ABSTRACT
Alopecia areata (AA) is a common, non-scarring, organ-specific, autoimmune, chronic inflammatory disease that can affect hair follicles and sometimes nails. The course of the disease is unpredictable, spontaneous recovery and relapse can be seen in 80% of the patients. Although the formation mechanism of AA has not been fully elucidated, It is thought that it is a T cell-mediated autoimmune disease triggered by certain environmental factors in individuals with genetic predisposition. The lifetime development risk of AA is 0.1-0.2%, all over the world 1.7%. It occurs equally in both sexes, has been reported to be more common in early ages. AA family history in affected individuals has been found between 10-20%. 20% of patients are children and 50% of all patients experience their first attack under the age of 20. Lifetime recurrence rate is estimated as 50%.
One of the finding that supports AA is an autoimmune disease is other accompanying autoimmune diseases such as thyroiditis, atopy, vitiligo, psoriasis, lupus erythematosus, celiac disease, diabetes mellitus, myasthenia gravis, Addison’s disease, pernicious anemia, autoimmune hepatitis, lichen planus and Down syndrome like genetic diseases.

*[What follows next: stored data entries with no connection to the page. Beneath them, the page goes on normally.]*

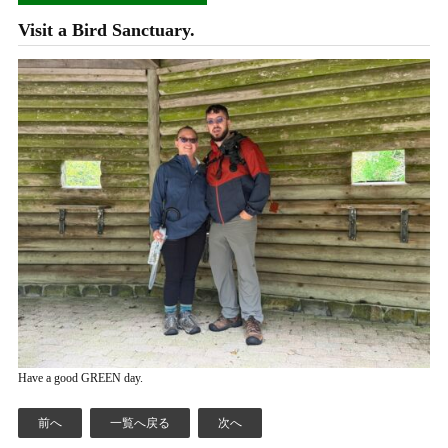
Visit a Bird Sanctuary.
Have a good GREEN day.
前へ
一覧へ戻る
次へ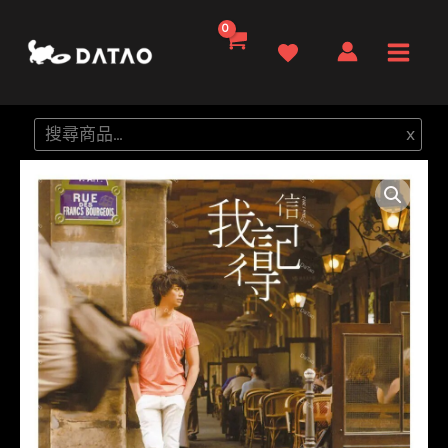
跳
至
Main
主
要
Men
搜
x
內
尋
容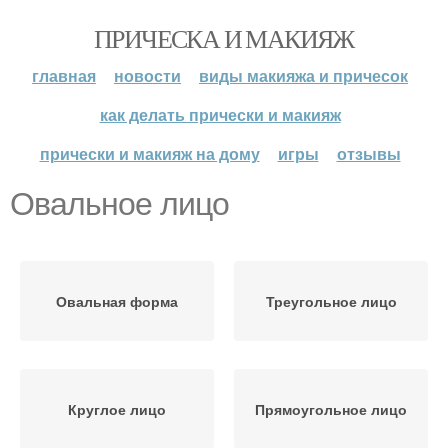
ПРИЧЕСКА И МАКИЯЖ
главная
новости
виды макияжа и причесок
как делать прически и макияж
прически и макияж на дому
игры
отзывы
Овальное лицо
Овальная форма
Треугольное лицо
Круглое лицо
Прямоугольное лицо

Poor prognostic factors are early onset age, positive family history, atopy, autoimmune diseases, nail involvement in the patient, ophiasis, diffuse involvement and disease over five years.
The disease which may be progresive, show relapses and recovery attacks, occurs as a result of the organ-specific autoimmune reaction of the hair follicles mediated by T lymphocyte. Few evidence-based datas are available for treatment and treatment approaches are generally based on case series and clinical experience. Most of the treatments are palliative. Factors such as extent and duration of the disease, age and gender, pregnancy and breastfeeding conditions and compliance with drugs are important in treatment planning. According to those information, AA treatment schemes have been developed.